== TASK DIRECTIONS ==
The string "swoje" may appear on lines of the entries below; report how many such lines there are, and only that.

== DATASET EXCERPTS ==
**********

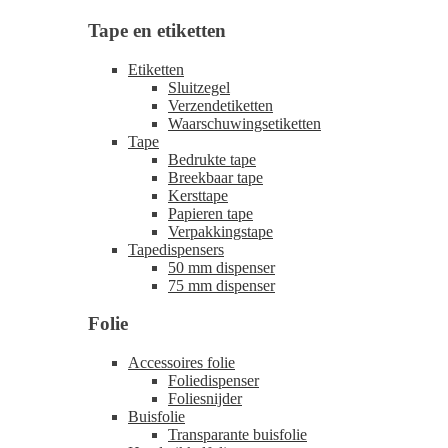
Tape en etiketten
Etiketten
Sluitzegel
Verzendetiketten
Waarschuwingsetiketten
Tape
Bedrukte tape
Breekbaar tape
Kersttape
Papieren tape
Verpakkingstape
Tapedispensers
50 mm dispenser
75 mm dispenser
Folie
Accessoires folie
Foliedispenser
Foliesnijder
Buisfolie
Transparante buisfolie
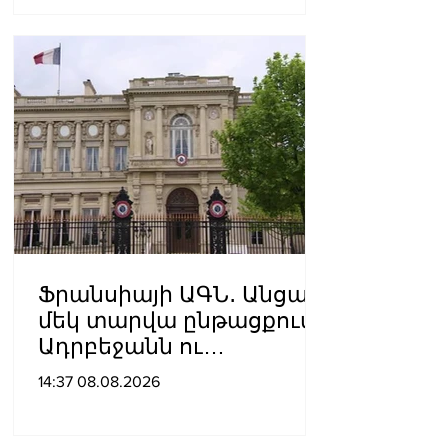
Ֆրանսիայի ԱԳՆ․ Անցած
մեկ տարվա ընթացքում
Ադրբեջանն ու
Հայաստանը
14:37 08.08.2026
խաղաղությունը
դարձրել են շոշափելի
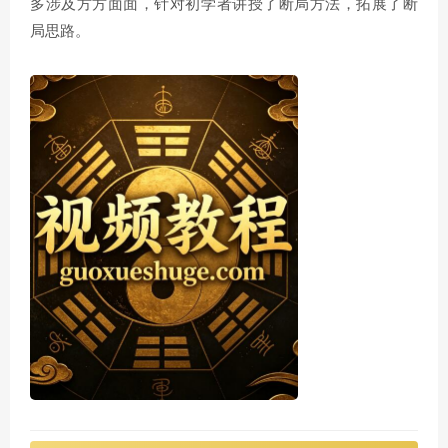
多涉及方方面面，针对初学者讲授了断局方法，拓展了断
局思路。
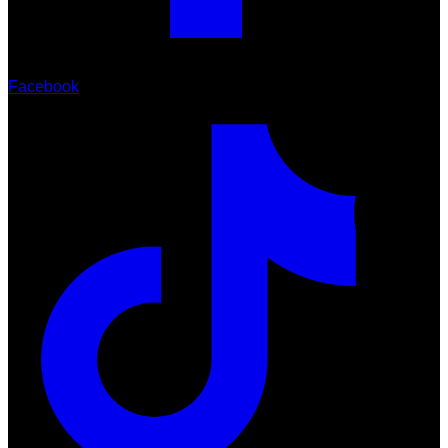
Facebook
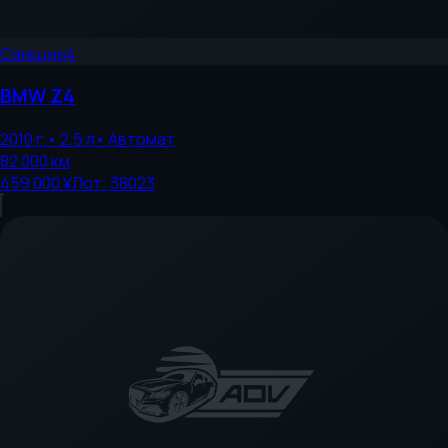
Санкции
4
BMW
Z4
2010
г.
•
2.5
л
•
Автомат
82 000
км
459 000 ¥
Лот:
38023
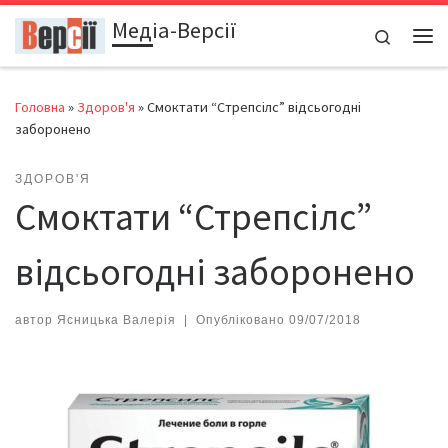
Медіа-Версії
Перейти до вмісту
Search
Ме
Головна
»
Здоров'я
»
Смоктати “Стрепсілс” відсьогодні
заборонено
ЗДОРОВ'Я
Смоктати “Стрепсілс”
відсьогодні заборонено
автор
Ясницька Валерія
|
Опубліковано
09/07/2018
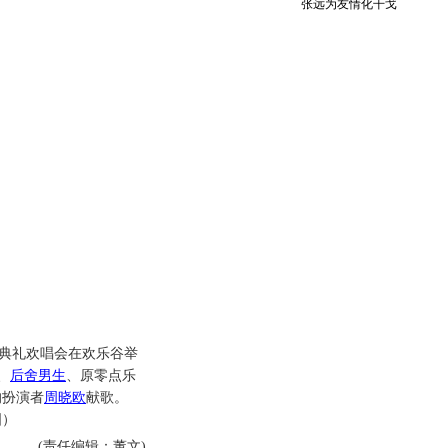
张远为友情化干戈
典礼欢唱会在欢乐谷举
、
后舍男生
、原零点乐
的扮演者
周晓欧
献歌。
图）
(责任编辑：董文)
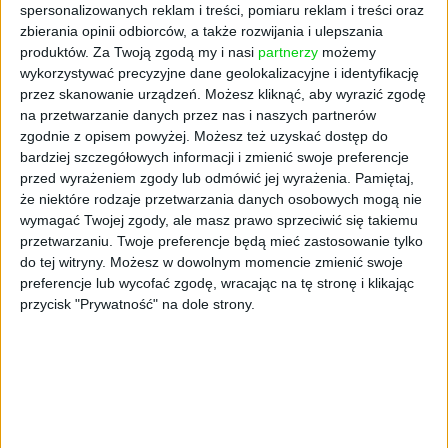
spersonalizowanych reklam i treści, pomiaru reklam i treści oraz
zbierania opinii odbiorców, a także rozwijania i ulepszania
produktów.
Za Twoją zgodą my i nasi
partnerzy
możemy
wykorzystywać precyzyjne dane geolokalizacyjne i identyfikację
przez skanowanie urządzeń. Możesz kliknąć, aby wyrazić zgodę
na przetwarzanie danych przez nas i naszych partnerów
zgodnie z opisem powyżej. Możesz też uzyskać dostęp do
bardziej szczegółowych informacji i zmienić swoje preferencje
przed wyrażeniem zgody lub odmówić jej wyrażenia.
Pamiętaj,
że niektóre rodzaje przetwarzania danych osobowych mogą nie
wymagać Twojej zgody, ale masz prawo sprzeciwić się takiemu
przetwarzaniu. Twoje preferencje będą mieć zastosowanie tylko
do tej witryny. Możesz w dowolnym momencie zmienić swoje
preferencje lub wycofać zgodę, wracając na tę stronę i klikając
przycisk "Prywatność" na dole strony.
AKTUALNOŚCI
Facebook zwolni nawet 12 tysięcy
pracowników
Igor Blukowski (oprac.)
07.11.2022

**********

== OUTPUT BELOW ==
2